The title page of the 1559 edition of John Calvin’s Institutes of the Christian Religion bears the device of its printer in Geneva: an olive tree shorn of several branches. The broken-off branches are pictured mid-fall and surrounded by the motto Noli altum sapere, “Do not be arrogant.” The tree also bears bandages where other branches have been grafted in.

An earlier version of this device, seen in the 1531 Thesaurus Latinæ linguæ, appends the phrase sed time, “but fear.” The man in the woodcut could be the apostle Paul, author of these words in Romans 11:19–20. Then again, the stones around the man’s feet suggest that the figure could also be Stephen, whose convicting preaching and martyrdom is portrayed in Acts 7.

The conjunction of these two biblical allusions here is significant because the device belongs to the typographer, printer, and scholar Robert Estienne, or “Robertus Stephanus.” Estienne’s life and career displayed many of the marks of the Reformation.

The Royal Typographer

Estienne was not only a significant printer on the Continent during the early- to mid-sixteenth century, but he was a scholar of the Bible and classical literature as well. While working in Paris during the rule of King Francis I, such was his skill that Estienne was named “Royal Typographer”: the king’s printer in Hebrew and Latin in 1539, and then the king’s printer in Greek in 1542.

The king of France understood well the new humanist impulse toward the study of ancient texts. Estienne wrote, “Far from grudging to anyone the records of ancient writers which he at great and truly royal cost has procured from Italy and Greece, he intends to put them at the disposal and service of all men.”

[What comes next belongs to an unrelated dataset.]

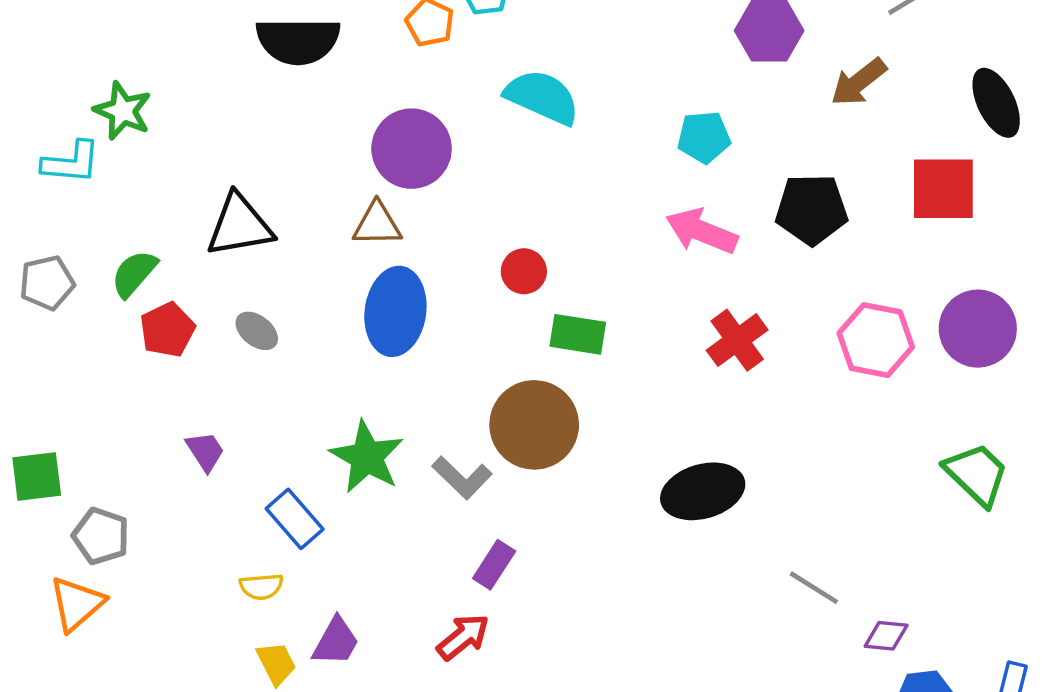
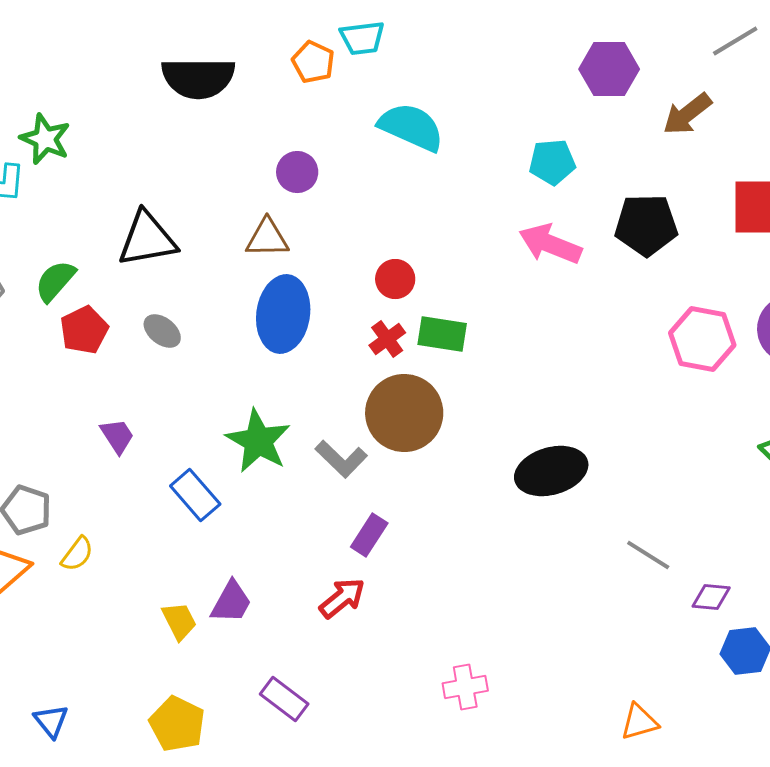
purple circle: (412, 149) -> (297, 172), size x0.6
red cross: (737, 340) -> (387, 339), moved, size x0.7
yellow semicircle: (261, 587) -> (77, 554), moved, turned -48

During his years in France, Estienne compiled and printed many linguistically focused books: a Greek primer, a Latin–French dictionary, and the Thesaurus linguæ latinæ. He also began work on the important Thesaurus linguæ graecæ, which would serve as a standard of Greek — and therefore biblical — lexicography until at least the 1800s.

Back to the Sources

As with so many Reformation-era scholars, Estienne’s love of ancient classical literature went hand in hand with a focus on the Bible in both the Latin Vulgate translation and its original Hebrew and Greek versions. He printed the Hebrew Old Testament twice, and his multiple editions of the Greek New Testament were highly influential and beneficial to the Reformation’s theological work.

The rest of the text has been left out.